Q: Have the gastroparesis symptoms gotten worse?
A: Prior to pregnancy, I was told that there was no way to predict whether my symptoms would get better, worse, or stay the same. Thankfully, they’ve improved! Not the early fullness or the delay in emptying, but the variety of food that I can tolerate has definitely increased. That doesn’t mean I’m eating pizza and salad, but I definitely have more leighway and flexibility.
Now in all honesty, I think this is partially due to pushing myself to step outside of my own comfort zone. Since being pregnant, I’ve tried things that I hadn’t tried in many years and I’ve found that I do just fine in small portions. A result of the pregnancy itself? I don’t know, but I plan to continue experimenting after the baby arrives to see!
I’ve talked with a number of other women who have gone through pregnancy with gastroparesis and most of them also noticed an improvement in their symptoms.
Q: Has the constipation gotten worse?
A: In addition to the GP, I also have motility issues in the colon and this is what most concerned my docs and my family when I was thinking about getting pregnant. We all knew that I’d most likely be able to manage the GP, even if it happened to get worse, with the comprehensive management plan and great team of docs that I have in place. The constipation was another story since I relied on high, frequent doses of stimulant laxatives and a prescription drug that couldn’t be taken during pregnancy.

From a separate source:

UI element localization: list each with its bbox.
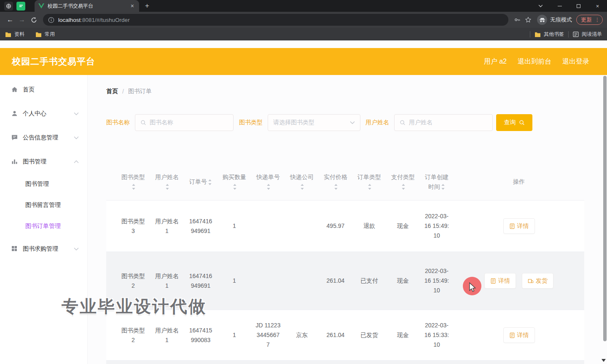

Thankfully (though counter-intuitively, since many women without GI issues become constipated during pregnancy), the constipation has actually been easier to manage. I now need only 2-3 stimulant laxative tablets every 4 days. This is a significant improvement. Please keep in mind that stimulant laxatives are not typically recommended during pregnancy, but this is why it’s important to have a medical professional who looks at your situation individually and helps you to weigh the pros and cons, making the best decision possible.
Note: Colonic inertia is not the cause of constipation for most GPers. Please watch this video for more info about common causes and solutions.
This isn’t to say that there haven’t been challenges related to having GP while being pregnant. I have to be really, really diligent with my self-care and lifestyle, otherwise my symptoms flare quickly. The tenderness in the upper abdomen has increased as the baby has grown. The reflux has become a bigger issue. But just like everything else with GP (and life in general!) attitude and choices make all the difference.
I’m doing my best to make good choices, and I’ve never been as grateful for anything in my life as I am for this pregnancy. If you’d asked me 4 years ago, I’m not sure I would’ve thought it would even be possible. Yet here I am…10 weeks from welcoming my son or daughter into the world.